▸ **What this task involves**
Transcribe verbatim the span of lines that opens with the line containing "indépendant et autonome)" and closes with the last line of the data below.

**** The records

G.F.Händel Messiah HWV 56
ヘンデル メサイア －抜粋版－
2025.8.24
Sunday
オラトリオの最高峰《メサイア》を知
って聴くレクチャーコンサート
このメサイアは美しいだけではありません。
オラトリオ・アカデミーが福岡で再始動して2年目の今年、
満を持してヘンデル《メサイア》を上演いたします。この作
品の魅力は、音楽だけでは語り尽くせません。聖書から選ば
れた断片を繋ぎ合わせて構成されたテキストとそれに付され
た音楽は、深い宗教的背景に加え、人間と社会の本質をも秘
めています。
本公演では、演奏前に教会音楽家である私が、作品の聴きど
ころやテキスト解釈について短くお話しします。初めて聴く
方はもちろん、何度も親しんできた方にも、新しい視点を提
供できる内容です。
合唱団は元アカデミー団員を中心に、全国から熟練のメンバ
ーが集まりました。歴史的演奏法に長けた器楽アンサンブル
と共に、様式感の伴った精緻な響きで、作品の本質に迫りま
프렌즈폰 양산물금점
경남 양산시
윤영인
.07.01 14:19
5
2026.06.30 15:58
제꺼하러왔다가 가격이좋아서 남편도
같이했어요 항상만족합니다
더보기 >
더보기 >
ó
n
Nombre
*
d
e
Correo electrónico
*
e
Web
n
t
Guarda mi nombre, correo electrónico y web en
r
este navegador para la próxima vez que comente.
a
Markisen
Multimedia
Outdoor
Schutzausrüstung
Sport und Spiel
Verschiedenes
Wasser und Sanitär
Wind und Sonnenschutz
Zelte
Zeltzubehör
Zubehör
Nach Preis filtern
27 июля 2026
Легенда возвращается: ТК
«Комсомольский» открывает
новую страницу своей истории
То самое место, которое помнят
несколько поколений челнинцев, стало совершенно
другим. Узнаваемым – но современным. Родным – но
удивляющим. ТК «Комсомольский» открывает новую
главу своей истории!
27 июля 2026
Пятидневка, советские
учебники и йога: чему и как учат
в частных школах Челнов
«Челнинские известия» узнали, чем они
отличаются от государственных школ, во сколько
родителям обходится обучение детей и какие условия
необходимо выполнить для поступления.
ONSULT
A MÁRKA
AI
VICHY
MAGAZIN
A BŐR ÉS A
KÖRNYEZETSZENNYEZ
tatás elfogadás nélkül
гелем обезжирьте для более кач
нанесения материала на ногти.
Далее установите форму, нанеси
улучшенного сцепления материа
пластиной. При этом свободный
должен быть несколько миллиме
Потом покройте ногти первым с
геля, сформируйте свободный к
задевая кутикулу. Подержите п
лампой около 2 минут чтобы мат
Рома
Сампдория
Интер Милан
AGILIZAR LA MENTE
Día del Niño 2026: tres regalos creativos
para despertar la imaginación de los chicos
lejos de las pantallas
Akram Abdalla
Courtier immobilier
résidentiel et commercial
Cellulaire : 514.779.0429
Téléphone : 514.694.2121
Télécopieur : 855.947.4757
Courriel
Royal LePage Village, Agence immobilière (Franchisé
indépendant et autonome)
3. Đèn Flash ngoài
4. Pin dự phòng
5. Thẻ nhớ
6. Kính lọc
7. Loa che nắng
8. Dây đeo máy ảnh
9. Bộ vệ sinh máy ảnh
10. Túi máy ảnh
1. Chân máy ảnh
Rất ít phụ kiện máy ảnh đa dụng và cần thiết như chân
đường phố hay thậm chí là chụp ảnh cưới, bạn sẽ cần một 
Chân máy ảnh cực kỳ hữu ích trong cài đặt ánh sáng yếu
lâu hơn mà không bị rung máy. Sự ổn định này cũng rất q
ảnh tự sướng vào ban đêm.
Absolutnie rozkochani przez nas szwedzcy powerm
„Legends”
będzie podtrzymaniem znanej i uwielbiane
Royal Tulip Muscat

********

▸ **Result**
indépendant et autonome)
3. Đèn Flash ngoài
4. Pin dự phòng
5. Thẻ nhớ
6. Kính lọc
7. Loa che nắng
8. Dây đeo máy ảnh
9. Bộ vệ sinh máy ảnh
10. Túi máy ảnh
1. Chân máy ảnh
Rất ít phụ kiện máy ảnh đa dụng và cần thiết như chân
đường phố hay thậm chí là chụp ảnh cưới, bạn sẽ cần một 
Chân máy ảnh cực kỳ hữu ích trong cài đặt ánh sáng yếu
lâu hơn mà không bị rung máy. Sự ổn định này cũng rất q
ảnh tự sướng vào ban đêm.
Absolutnie rozkochani przez nas szwedzcy powerm
„Legends”
będzie podtrzymaniem znanej i uwielbiane
Royal Tulip Muscat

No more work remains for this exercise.